Staffer satirizes the idea of classical music being a gift that only a select few can be graced to enjoy.
Classical music is not for everybody. Few can enjoy the beauty of its triumphant tunes, and only a handful of God-selected individuals can comprehend its complex messages.
Some might naively suggest otherwise. Such people may even go as far as to say that the beauty of Bach or Brahms or Beethoven is that anyone can enjoy their music.
These people are simply unaware of the complexities associated with classical music. Understanding chord structure and voicing is the key to truly enjoying Beethoven; musical commoners simply think they are enjoying it.
This is no fault of their own. Classical music is an acquired flavor that must be first tasted at a young age. It takes the top-notch education of a top-notch mind to feel chills during the theme to Handel’s “Messiah.” Only after dissecting the chord progressions of Shostakovich’s “Ave Maria” can one sense the peaceful ebb and flow of the solo violin’s tune. The opening dark tones of Beethoven’s Ninth Symphony fly over the heads of the majority of the population.
It’s unfortunate that deciphering classical music is like reading hieroglyphs for these people, for they are the ones who fill the auditorium at East choir, band and orchestra concerts. Sure, they clap and cheer when the musicians finish their pieces, but most don’t understand what they’re clapping and cheering for. They can’t pick out those pieces’ counter melodies, nor can they identify diminished chords.
The musicians are thus the ones who truly suffer, for the fruits of their labor are continuously lost on an audience that can’t tell C major from A minor. After all, doesn’t the essence of enjoying music lie in understanding the theory behind it?
Of course it does. I already said that.
If only everyone could feel the gravity of classical music!

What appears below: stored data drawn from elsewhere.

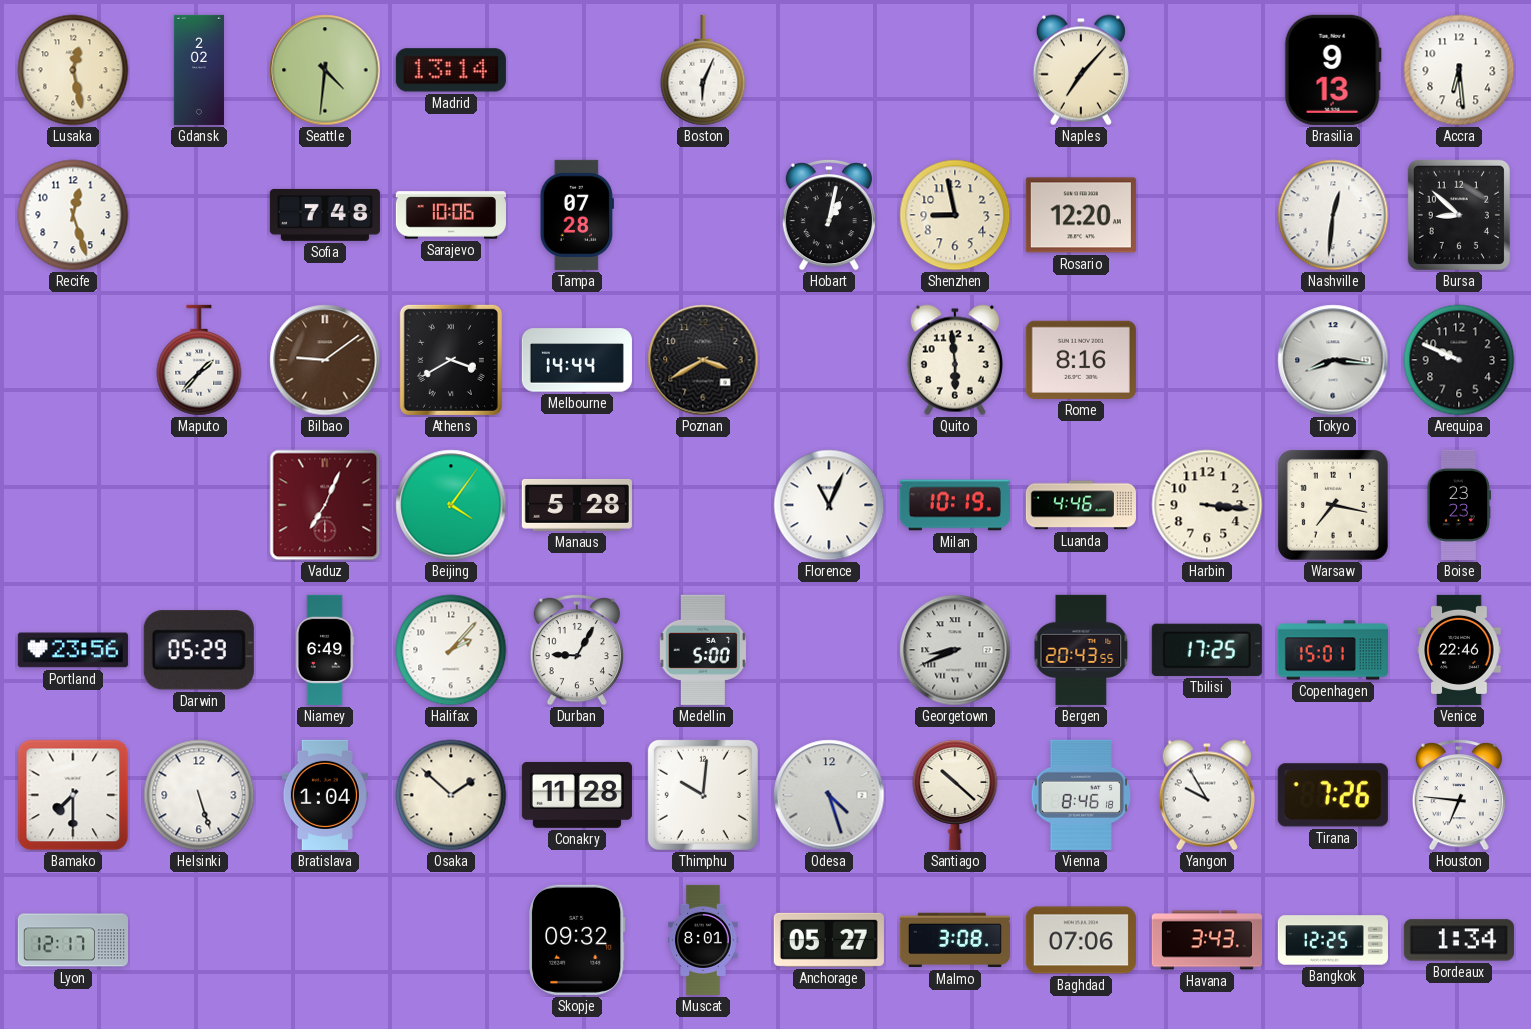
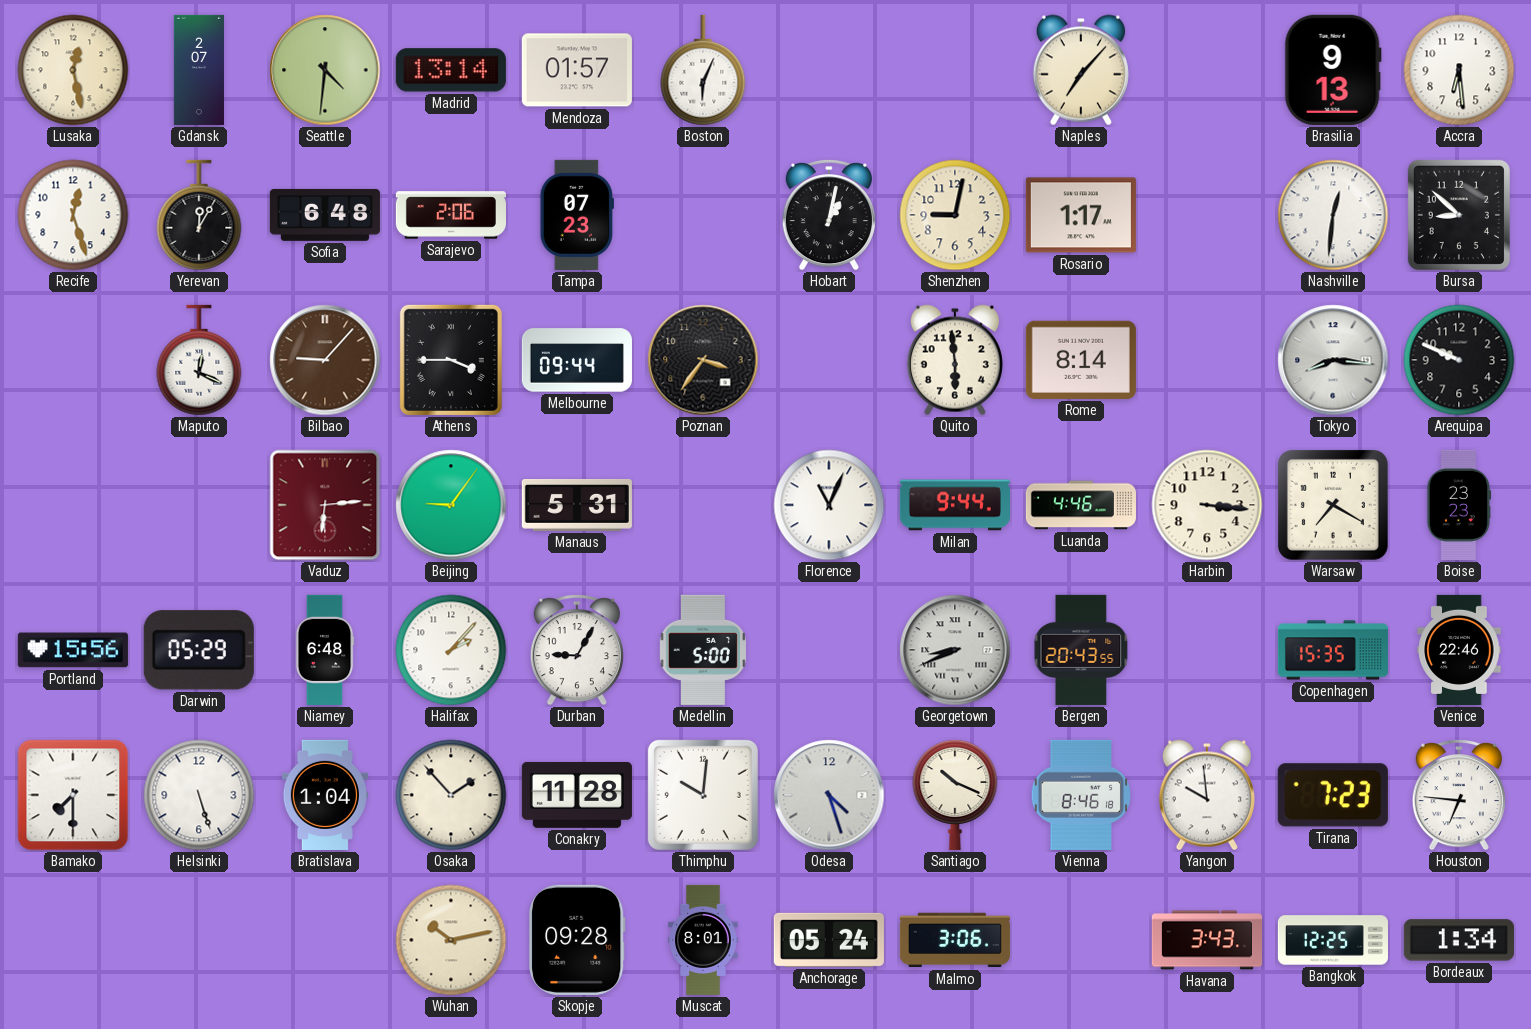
Gdansk: 2:02 -> 2:07
Mendoza: none -> 01:57
Yerevan: none -> 12:05
Sofia: 7:48 -> 6:48
Sarajevo: 10:06 -> 2:06
Tampa: 07:28 -> 07:23
Shenzhen: 8:58 -> 9:02
Rosario: 12:20 -> 1:17
Maputo: 1:37 -> 12:19
Bilbao: 9:09 -> 9:07
Athens: 3:40 -> 3:45
Melbourne: 14:44 -> 09:44
Poznan: 3:40 -> 3:36
Rome: 8:16 -> 8:14
Vaduz: 7:04 -> 6:14
Beijing: 4:06 -> 9:06
Manaus: 5:28 -> 5:31
Milan: 10:19 -> 9:44
Warsaw: 7:17 -> 7:20
Portland: 23:56 -> 15:56
Niamey: 6:49 -> 6:48
Tbilisi: 17:25 -> none
Copenhagen: 15:01 -> 15:35
Osaka: 1:52 -> 1:53
Santiago: 10:22 -> 10:19
Yangon: 9:55 -> 9:59
Tirana: 7:26 -> 7:23
Lyon: 12:17 -> none
Wuhan: none -> 10:13
Skopje: 09:32 -> 09:28
Anchorage: 05:27 -> 05:24
Malmo: 3:08 -> 3:06
Baghdad: 07:06 -> none
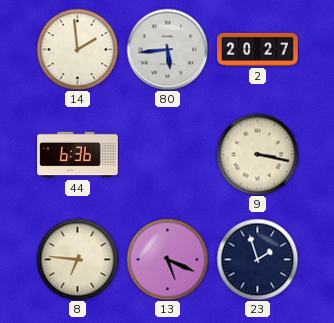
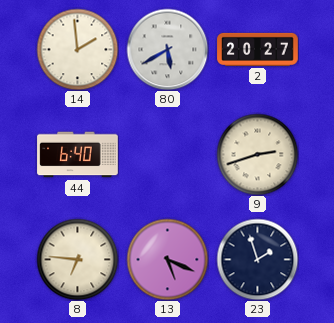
80: 5:44 -> 5:40
44: 6:36 -> 6:40
9: 3:17 -> 2:42
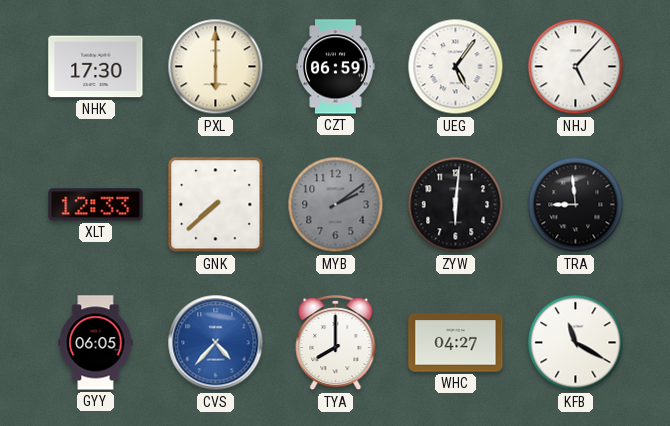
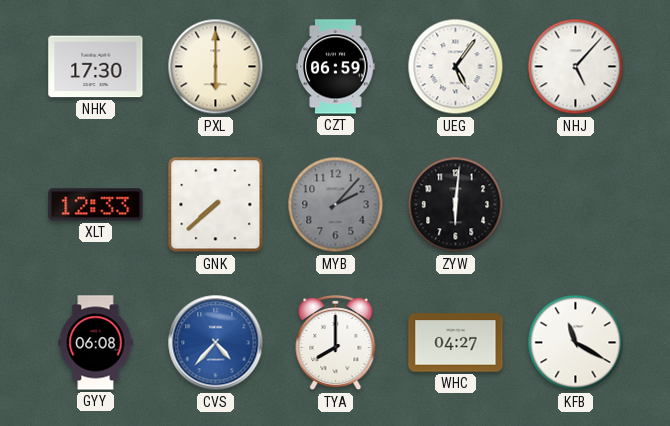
MYB: 2:09 -> 2:07
TRA: 8:59 -> none
GYY: 06:05 -> 06:08
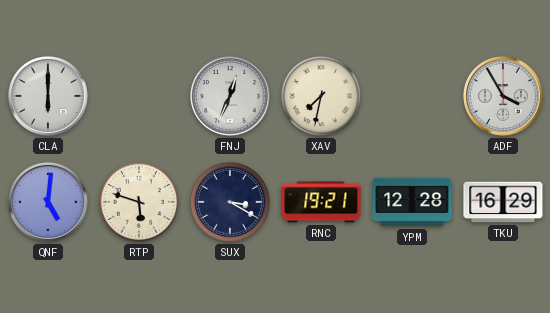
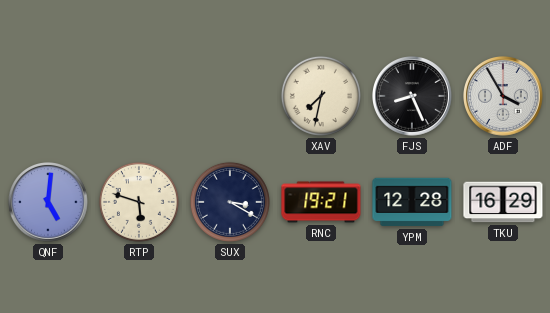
CLA: 6:00 -> none
FNJ: 12:34 -> none
FJS: none -> 8:26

The millions of dollars symphonies spend on violins, violas, cellos, basses, flutes, oboes, bassoons, clarinets, trumpets, trombones, tubas and horns, along with the time of the musicians who play them, wouldn’t be wasted. Likewise, Kauffman Center would be a hub for musical intelligence, not a shack for nostalgic commoners who once played clarinet in middle school.
It’s tragic, really, that they will never realize what is flying over their heads.